Now major new developments are planned, including a USD2.5 billion residential and hotel project on the south-central coast. As well, individual villa sales have increased markedly in the resort area of Da Nang, according to a January report in The Wall Street Journal.
Legal Framework for Foreign Purchasers
A key fact non-residents must be aware of in Vietnam is that expats are prohibited from owning land. All land belongs to the people and is administered by the state. As such, land is allocated or leased to land users. For foreign individual buyers, residential property can only be leased (albeit on a long-term basis of 50 years) instead of owned outright. Indeed, until a few years ago, foreigners were generally prohibited from purchasing residential property in Vietnam altogether.
In 2009, Resolution 19 was issued as a five-year pilot project. Under it, for the first time, foreigners were allowed to purchase residential property. The resolution technically expired at the end of 2013, although it is uncertain whether its application will cease. In any event, there are significant limitations attached to Resolution 19. For example, the only foreign buyers entitled to purchase property are those individuals who fall into one of the following categories:
- Investors who make direct investments to Vietnam;
- Those married to Vietnamese citizens;
- Expatriate managers working in Vietnam; or
- Those possessing special skills that are needed in Vietnam.
Moreover, only 50-year lease terms for apartments – not individual houses on plots of land – may be purchased under the terms of Resolution 19. Buyers may only purchase one unit at a time and are prevented from subleasing the premises.
Given those limitations, it is not surprising that the number of foreign investors who have purchased apartments under Resolution 19 has been fairly low. In order to facilitate the real estate market’s recovery, then, various government ministries have proposed a law that would lift most of those restrictions.
Under the resulting new Draft Housing Law, both individual investors and foreign organizations would be entitled to invest in property. The only requirement for individuals would be that they hold a visa, valid for at least three months, to enter the country.
Under the proposal, in addition to apartments, foreign individuals and organizations would be allowed to acquire houses of less than 500 square metres in size. As well, the maximum lease period for an apartment would be extended to 70 years, foreigners would be able to own more than one residential property at a time, and the properties could be leased out.
Another prospective liberalization of the housing ownership laws would allow foreigners to invest in property through an offshore share ownership plan that includes a mix of offshore and onshore transactions. As such, the proposal, called the Nam Hai structure, would not involve direct leases to individual buyers.
Outlook For The Future
Vietnam’s real estate market is therefore poised to improve in 2014. Many of the country’s economic challenges are being addressed. The country’s stock market rose by 22% in 2013. And importantly, residential housing prices have eased down to more reasonable levels.

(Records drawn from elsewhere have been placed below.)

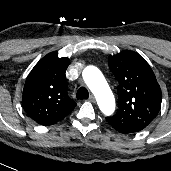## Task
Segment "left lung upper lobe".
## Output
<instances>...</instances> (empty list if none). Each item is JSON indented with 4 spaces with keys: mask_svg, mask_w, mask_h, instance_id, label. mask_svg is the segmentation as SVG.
I'll return each mask as SVG.
<instances>
[{
    "mask_svg": "<svg viewBox=\"0 0 171 171\" xmlns=\"http://www.w3.org/2000/svg\"><path fill=\"white\" fill-rule=\"evenodd\" d=\"M108 63L119 82V109L106 120L114 128L148 126L157 116L162 102L161 89L151 67L133 51L111 56Z\"/></svg>",
    "mask_w": 171,
    "mask_h": 171,
    "instance_id": "obj_1",
    "label": "left lung upper lobe"
}]
</instances>
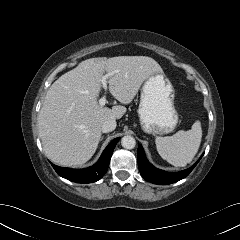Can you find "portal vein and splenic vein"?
Listing matches in <instances>:
<instances>
[{
  "label": "portal vein and splenic vein",
  "instance_id": "1",
  "mask_svg": "<svg viewBox=\"0 0 240 240\" xmlns=\"http://www.w3.org/2000/svg\"><path fill=\"white\" fill-rule=\"evenodd\" d=\"M108 76L109 75L103 76L102 81H101L102 84H103L104 89H107V79H108ZM98 103H99L100 106H104L106 104V97L105 96L101 97L99 99Z\"/></svg>",
  "mask_w": 240,
  "mask_h": 240
}]
</instances>
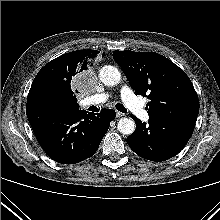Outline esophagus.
<instances>
[{
  "instance_id": "obj_1",
  "label": "esophagus",
  "mask_w": 220,
  "mask_h": 220,
  "mask_svg": "<svg viewBox=\"0 0 220 220\" xmlns=\"http://www.w3.org/2000/svg\"><path fill=\"white\" fill-rule=\"evenodd\" d=\"M122 116H124L123 113H121V112H119V111H116V117H122Z\"/></svg>"
}]
</instances>
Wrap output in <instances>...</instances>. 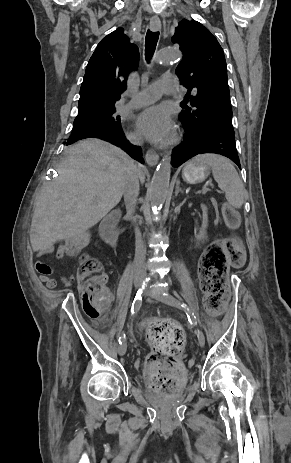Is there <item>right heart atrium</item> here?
<instances>
[{
    "label": "right heart atrium",
    "mask_w": 291,
    "mask_h": 463,
    "mask_svg": "<svg viewBox=\"0 0 291 463\" xmlns=\"http://www.w3.org/2000/svg\"><path fill=\"white\" fill-rule=\"evenodd\" d=\"M130 137H131V139H133V140H137V139H138L137 135L134 134V133H132V134L130 135Z\"/></svg>",
    "instance_id": "obj_1"
}]
</instances>
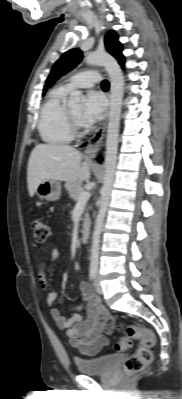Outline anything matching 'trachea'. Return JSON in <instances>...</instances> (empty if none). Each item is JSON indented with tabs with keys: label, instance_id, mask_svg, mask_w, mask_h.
<instances>
[{
	"label": "trachea",
	"instance_id": "3493384b",
	"mask_svg": "<svg viewBox=\"0 0 182 399\" xmlns=\"http://www.w3.org/2000/svg\"><path fill=\"white\" fill-rule=\"evenodd\" d=\"M101 87L104 89H109V82L107 80H104L101 84Z\"/></svg>",
	"mask_w": 182,
	"mask_h": 399
}]
</instances>
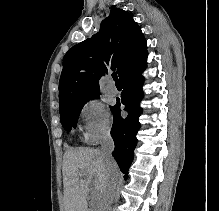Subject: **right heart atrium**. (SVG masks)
<instances>
[{"instance_id": "d8ad5b80", "label": "right heart atrium", "mask_w": 219, "mask_h": 211, "mask_svg": "<svg viewBox=\"0 0 219 211\" xmlns=\"http://www.w3.org/2000/svg\"><path fill=\"white\" fill-rule=\"evenodd\" d=\"M84 122V139L95 144L108 136L111 123L106 107L98 100H90L80 110Z\"/></svg>"}]
</instances>
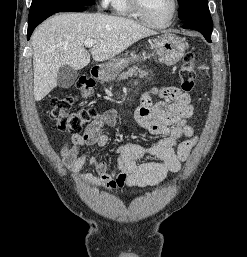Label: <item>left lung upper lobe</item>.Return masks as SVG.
<instances>
[{
  "mask_svg": "<svg viewBox=\"0 0 247 257\" xmlns=\"http://www.w3.org/2000/svg\"><path fill=\"white\" fill-rule=\"evenodd\" d=\"M178 2L181 20L200 19L212 23L207 0H178Z\"/></svg>",
  "mask_w": 247,
  "mask_h": 257,
  "instance_id": "left-lung-upper-lobe-1",
  "label": "left lung upper lobe"
}]
</instances>
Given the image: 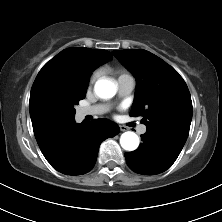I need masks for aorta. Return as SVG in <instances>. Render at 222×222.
<instances>
[{
    "instance_id": "762f6f07",
    "label": "aorta",
    "mask_w": 222,
    "mask_h": 222,
    "mask_svg": "<svg viewBox=\"0 0 222 222\" xmlns=\"http://www.w3.org/2000/svg\"><path fill=\"white\" fill-rule=\"evenodd\" d=\"M94 91L99 98H112L117 92L116 84L108 79H100L95 83ZM121 147L127 151H134L139 146V137L132 131L124 132L120 137Z\"/></svg>"
}]
</instances>
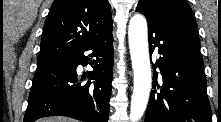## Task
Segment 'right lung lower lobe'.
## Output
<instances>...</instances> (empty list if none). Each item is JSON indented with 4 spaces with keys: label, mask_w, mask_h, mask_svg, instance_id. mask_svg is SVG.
Returning a JSON list of instances; mask_svg holds the SVG:
<instances>
[{
    "label": "right lung lower lobe",
    "mask_w": 221,
    "mask_h": 122,
    "mask_svg": "<svg viewBox=\"0 0 221 122\" xmlns=\"http://www.w3.org/2000/svg\"><path fill=\"white\" fill-rule=\"evenodd\" d=\"M92 51L96 57L88 72L91 83L78 81L76 67L87 65ZM113 68L112 31L84 48L36 70L24 122L63 115L84 122H108Z\"/></svg>",
    "instance_id": "1"
}]
</instances>
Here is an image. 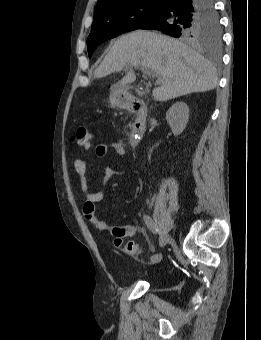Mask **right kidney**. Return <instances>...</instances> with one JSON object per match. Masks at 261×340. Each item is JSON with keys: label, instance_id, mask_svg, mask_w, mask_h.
<instances>
[{"label": "right kidney", "instance_id": "1", "mask_svg": "<svg viewBox=\"0 0 261 340\" xmlns=\"http://www.w3.org/2000/svg\"><path fill=\"white\" fill-rule=\"evenodd\" d=\"M166 119L175 136L180 135L189 119V107L185 102L179 101L173 104L166 113Z\"/></svg>", "mask_w": 261, "mask_h": 340}]
</instances>
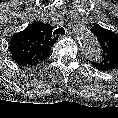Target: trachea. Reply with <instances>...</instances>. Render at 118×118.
I'll use <instances>...</instances> for the list:
<instances>
[{
	"mask_svg": "<svg viewBox=\"0 0 118 118\" xmlns=\"http://www.w3.org/2000/svg\"><path fill=\"white\" fill-rule=\"evenodd\" d=\"M54 35L60 34V35H64L65 34V30L62 27L57 28L54 32Z\"/></svg>",
	"mask_w": 118,
	"mask_h": 118,
	"instance_id": "obj_1",
	"label": "trachea"
}]
</instances>
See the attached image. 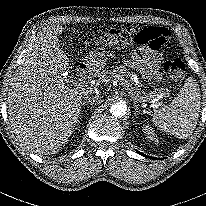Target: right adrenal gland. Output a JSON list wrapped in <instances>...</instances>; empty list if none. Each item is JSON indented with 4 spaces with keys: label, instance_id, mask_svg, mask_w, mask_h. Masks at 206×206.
<instances>
[{
    "label": "right adrenal gland",
    "instance_id": "obj_1",
    "mask_svg": "<svg viewBox=\"0 0 206 206\" xmlns=\"http://www.w3.org/2000/svg\"><path fill=\"white\" fill-rule=\"evenodd\" d=\"M93 104H94V102L88 100V101H83L82 106L91 105L90 109H92L93 108Z\"/></svg>",
    "mask_w": 206,
    "mask_h": 206
}]
</instances>
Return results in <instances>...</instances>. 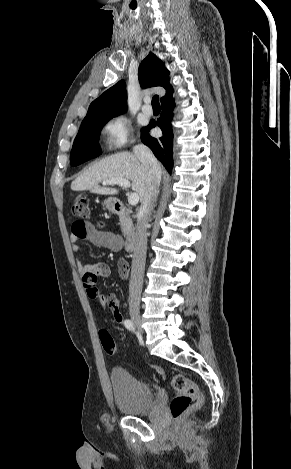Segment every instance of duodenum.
Here are the masks:
<instances>
[{"label": "duodenum", "instance_id": "1", "mask_svg": "<svg viewBox=\"0 0 291 469\" xmlns=\"http://www.w3.org/2000/svg\"><path fill=\"white\" fill-rule=\"evenodd\" d=\"M112 207H113V210L116 212V213H127L128 212V208L126 207V205L120 201V200H114L113 203H112ZM135 244H136V238H135V235L133 232H130L124 242V247H125V250L128 251V252H131L134 250L135 248Z\"/></svg>", "mask_w": 291, "mask_h": 469}]
</instances>
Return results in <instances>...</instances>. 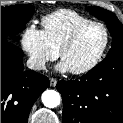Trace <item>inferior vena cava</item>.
Segmentation results:
<instances>
[{"label":"inferior vena cava","instance_id":"602c4592","mask_svg":"<svg viewBox=\"0 0 123 123\" xmlns=\"http://www.w3.org/2000/svg\"><path fill=\"white\" fill-rule=\"evenodd\" d=\"M27 67L31 70H44L45 67V60L40 58H33L30 57L27 60Z\"/></svg>","mask_w":123,"mask_h":123}]
</instances>
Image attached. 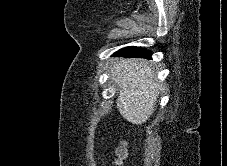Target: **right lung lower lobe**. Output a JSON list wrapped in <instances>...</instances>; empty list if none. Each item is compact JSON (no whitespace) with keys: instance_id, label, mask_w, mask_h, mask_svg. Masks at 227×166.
Here are the masks:
<instances>
[{"instance_id":"1","label":"right lung lower lobe","mask_w":227,"mask_h":166,"mask_svg":"<svg viewBox=\"0 0 227 166\" xmlns=\"http://www.w3.org/2000/svg\"><path fill=\"white\" fill-rule=\"evenodd\" d=\"M150 51H145L143 49L137 48V47H126L124 49H121L117 51L114 55H124V56H137V57H151Z\"/></svg>"}]
</instances>
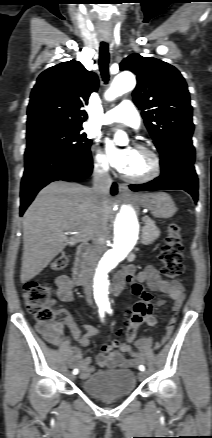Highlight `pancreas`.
Segmentation results:
<instances>
[{"label": "pancreas", "instance_id": "1", "mask_svg": "<svg viewBox=\"0 0 212 438\" xmlns=\"http://www.w3.org/2000/svg\"><path fill=\"white\" fill-rule=\"evenodd\" d=\"M144 226L142 228V240L144 245L152 244L160 235V230L151 218L144 219Z\"/></svg>", "mask_w": 212, "mask_h": 438}]
</instances>
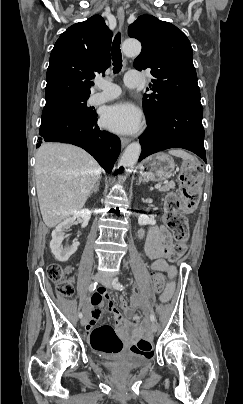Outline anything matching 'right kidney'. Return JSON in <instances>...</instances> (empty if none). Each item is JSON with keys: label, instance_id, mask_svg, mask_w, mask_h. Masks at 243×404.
Instances as JSON below:
<instances>
[{"label": "right kidney", "instance_id": "obj_1", "mask_svg": "<svg viewBox=\"0 0 243 404\" xmlns=\"http://www.w3.org/2000/svg\"><path fill=\"white\" fill-rule=\"evenodd\" d=\"M76 218H81V226L82 228H86L91 218V212H89V210H79V212H74L73 218H67V220L61 222V224H58L52 232L50 248L53 256H55L56 260H59V262H67L70 256L75 254L78 246H80L79 242H73L71 246H62L65 232H68Z\"/></svg>", "mask_w": 243, "mask_h": 404}]
</instances>
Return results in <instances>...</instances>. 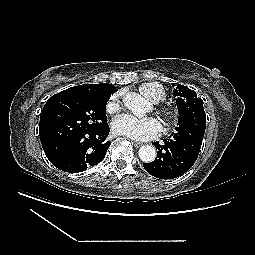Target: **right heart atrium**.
<instances>
[{"mask_svg": "<svg viewBox=\"0 0 255 255\" xmlns=\"http://www.w3.org/2000/svg\"><path fill=\"white\" fill-rule=\"evenodd\" d=\"M120 104L118 101V94H114L106 104V111L110 114L118 112Z\"/></svg>", "mask_w": 255, "mask_h": 255, "instance_id": "1", "label": "right heart atrium"}]
</instances>
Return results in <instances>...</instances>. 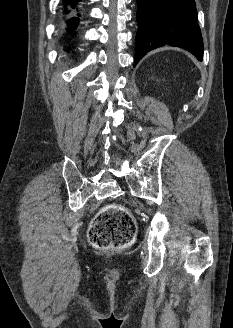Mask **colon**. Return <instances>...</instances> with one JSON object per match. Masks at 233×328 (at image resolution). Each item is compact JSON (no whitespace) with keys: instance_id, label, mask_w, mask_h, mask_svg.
I'll list each match as a JSON object with an SVG mask.
<instances>
[{"instance_id":"1","label":"colon","mask_w":233,"mask_h":328,"mask_svg":"<svg viewBox=\"0 0 233 328\" xmlns=\"http://www.w3.org/2000/svg\"><path fill=\"white\" fill-rule=\"evenodd\" d=\"M136 222L123 206L107 205L95 216L89 228L90 243L99 249H115L128 246L136 235Z\"/></svg>"}]
</instances>
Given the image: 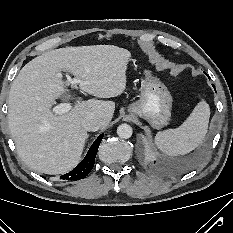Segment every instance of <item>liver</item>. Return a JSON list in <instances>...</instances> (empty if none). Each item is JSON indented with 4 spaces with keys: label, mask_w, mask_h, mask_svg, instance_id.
Returning <instances> with one entry per match:
<instances>
[{
    "label": "liver",
    "mask_w": 233,
    "mask_h": 233,
    "mask_svg": "<svg viewBox=\"0 0 233 233\" xmlns=\"http://www.w3.org/2000/svg\"><path fill=\"white\" fill-rule=\"evenodd\" d=\"M131 56L114 45L66 47L28 62L14 79L8 98V125L17 152L32 170L63 174L79 162L87 131L82 120L98 116L106 127L115 110L113 101L77 98L61 115L51 110L66 93L63 73L79 79V88L98 98L121 95Z\"/></svg>",
    "instance_id": "1"
}]
</instances>
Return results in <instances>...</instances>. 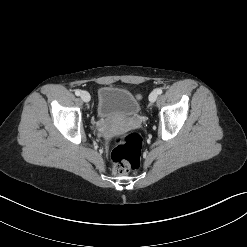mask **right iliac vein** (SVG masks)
<instances>
[{"label":"right iliac vein","instance_id":"63e3f726","mask_svg":"<svg viewBox=\"0 0 247 247\" xmlns=\"http://www.w3.org/2000/svg\"><path fill=\"white\" fill-rule=\"evenodd\" d=\"M80 97L84 102L90 101V94L87 91H82Z\"/></svg>","mask_w":247,"mask_h":247}]
</instances>
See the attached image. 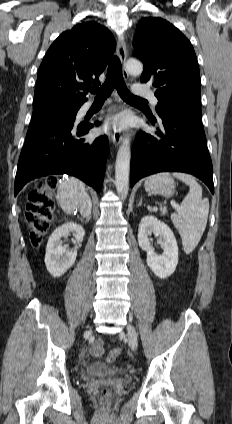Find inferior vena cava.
Returning a JSON list of instances; mask_svg holds the SVG:
<instances>
[{
  "instance_id": "inferior-vena-cava-1",
  "label": "inferior vena cava",
  "mask_w": 232,
  "mask_h": 424,
  "mask_svg": "<svg viewBox=\"0 0 232 424\" xmlns=\"http://www.w3.org/2000/svg\"><path fill=\"white\" fill-rule=\"evenodd\" d=\"M92 203L88 195L81 196L80 199V212L83 217H88L91 213Z\"/></svg>"
}]
</instances>
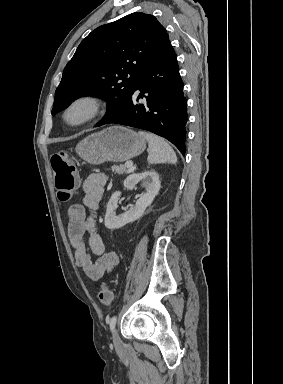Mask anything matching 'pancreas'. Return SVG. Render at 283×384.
Listing matches in <instances>:
<instances>
[{"mask_svg": "<svg viewBox=\"0 0 283 384\" xmlns=\"http://www.w3.org/2000/svg\"><path fill=\"white\" fill-rule=\"evenodd\" d=\"M112 172H115V174H124L127 170L125 166H112Z\"/></svg>", "mask_w": 283, "mask_h": 384, "instance_id": "obj_1", "label": "pancreas"}]
</instances>
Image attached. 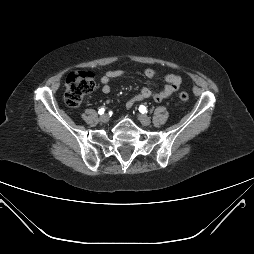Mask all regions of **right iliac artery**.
<instances>
[{"label":"right iliac artery","instance_id":"obj_1","mask_svg":"<svg viewBox=\"0 0 254 254\" xmlns=\"http://www.w3.org/2000/svg\"><path fill=\"white\" fill-rule=\"evenodd\" d=\"M105 112V108H101V109H99V111H98V113L101 115V114H103Z\"/></svg>","mask_w":254,"mask_h":254}]
</instances>
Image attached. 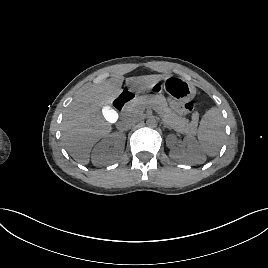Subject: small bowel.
Returning a JSON list of instances; mask_svg holds the SVG:
<instances>
[{
	"mask_svg": "<svg viewBox=\"0 0 268 268\" xmlns=\"http://www.w3.org/2000/svg\"><path fill=\"white\" fill-rule=\"evenodd\" d=\"M192 108V103H186L185 106L183 108H180L179 111L182 114H186L189 112V110Z\"/></svg>",
	"mask_w": 268,
	"mask_h": 268,
	"instance_id": "obj_1",
	"label": "small bowel"
}]
</instances>
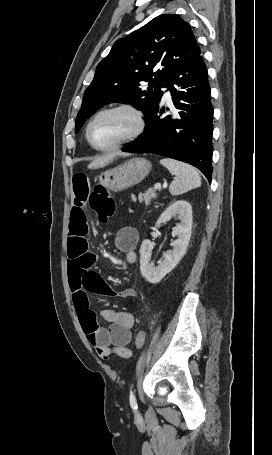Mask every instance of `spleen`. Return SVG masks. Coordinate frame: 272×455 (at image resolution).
Masks as SVG:
<instances>
[{"instance_id": "spleen-1", "label": "spleen", "mask_w": 272, "mask_h": 455, "mask_svg": "<svg viewBox=\"0 0 272 455\" xmlns=\"http://www.w3.org/2000/svg\"><path fill=\"white\" fill-rule=\"evenodd\" d=\"M160 163L175 176L169 186V192L172 195H181L189 190L200 187L201 178L194 167L168 158L161 159Z\"/></svg>"}]
</instances>
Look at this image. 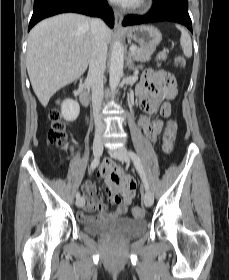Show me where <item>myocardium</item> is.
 Instances as JSON below:
<instances>
[{"instance_id":"f54148a6","label":"myocardium","mask_w":229,"mask_h":280,"mask_svg":"<svg viewBox=\"0 0 229 280\" xmlns=\"http://www.w3.org/2000/svg\"><path fill=\"white\" fill-rule=\"evenodd\" d=\"M150 6V0H140L136 5L131 6L134 10L143 11L148 9Z\"/></svg>"}]
</instances>
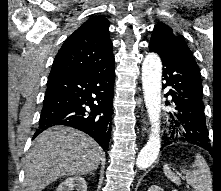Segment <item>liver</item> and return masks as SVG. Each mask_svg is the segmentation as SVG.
I'll use <instances>...</instances> for the list:
<instances>
[{
	"instance_id": "1",
	"label": "liver",
	"mask_w": 221,
	"mask_h": 191,
	"mask_svg": "<svg viewBox=\"0 0 221 191\" xmlns=\"http://www.w3.org/2000/svg\"><path fill=\"white\" fill-rule=\"evenodd\" d=\"M102 155L85 133L66 126L49 128L33 141L26 156L25 191H41L62 176L93 172Z\"/></svg>"
}]
</instances>
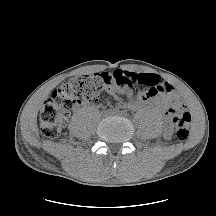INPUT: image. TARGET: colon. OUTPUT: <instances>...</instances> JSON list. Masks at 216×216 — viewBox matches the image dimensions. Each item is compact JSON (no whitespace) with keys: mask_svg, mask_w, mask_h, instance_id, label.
Here are the masks:
<instances>
[{"mask_svg":"<svg viewBox=\"0 0 216 216\" xmlns=\"http://www.w3.org/2000/svg\"><path fill=\"white\" fill-rule=\"evenodd\" d=\"M130 82L131 75L123 71L84 75L64 82L53 91L41 108L42 134L47 138H56L66 117L76 105L96 102L113 86H127ZM167 114L175 126L177 138L186 140L189 135L190 114L180 107L170 109Z\"/></svg>","mask_w":216,"mask_h":216,"instance_id":"5ec220e1","label":"colon"}]
</instances>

Meanwhile, Vietnam is in negotiations with other Pacific Rim nations, including the United States, Canada, Japan, Australia and Singapore, on a Trans-Pacific Partnership free trade agreement. If it is signed, Vietnam’s economy and real estate market are likely to benefit.
As for the Draft Housing Law, while passage is not certain, the momentum required for approval seems to be there. The proposals have received the backing of the prime minister and other key government officials. There is a general trend toward greater economic openness and it could be just a matter of time before Vietnam’s housing market is more welcoming of foreign buyers. For anyone interested, it would be wise to keep a sharp watch on this year’s developments.